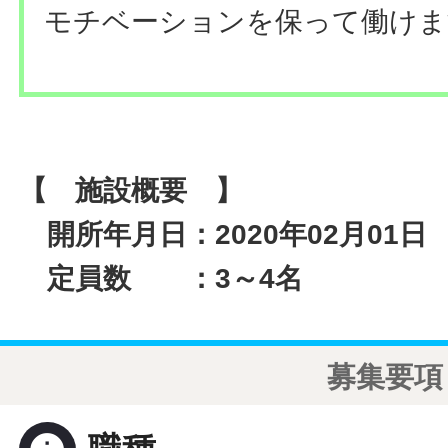
モチベーションを保って働けま
【 施設概要 】
開所年月日：2020年02月01日
定員数 ：3～4名
募集要項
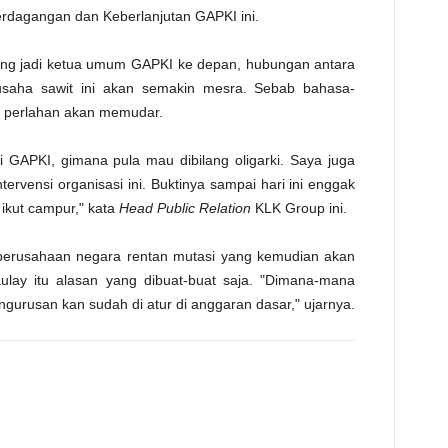
erdagangan dan Keberlanjutan GAPKI ini.
yang jadi ketua umum GAPKI ke depan, hubungan antara
usaha sawit ini akan semakin mesra. Sebab bahasa-
, perlahan akan memudar.
 GAPKI, gimana pula mau dibilang oligarki. Saya juga
rvensi organisasi ini. Buktinya sampai hari ini enggak
ikut campur," kata
Head Public Relation
KLK Group ini.
perusahaan negara rentan mutasi yang kemudian akan
ulay itu alasan yang dibuat-buat saja. "Dimana-mana
ngurusan kan sudah di atur di anggaran dasar," ujarnya.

--

* _About this task_: Could the data above be reproduced exactly, with the pictures left out?

* _Task result_:
モチベーションを保って働けま
【 施設概要 】
開所年月日：2020年02月01日
定員数 ：3～4名
募集要項
erdagangan dan Keberlanjutan GAPKI ini.
yang jadi ketua umum GAPKI ke depan, hubungan antara
usaha sawit ini akan semakin mesra. Sebab bahasa-
, perlahan akan memudar.
 GAPKI, gimana pula mau dibilang oligarki. Saya juga
rvensi organisasi ini. Buktinya sampai hari ini enggak
ikut campur," kata
Head Public Relation
KLK Group ini.
perusahaan negara rentan mutasi yang kemudian akan
ulay itu alasan yang dibuat-buat saja. "Dimana-mana
ngurusan kan sudah di atur di anggaran dasar," ujarnya.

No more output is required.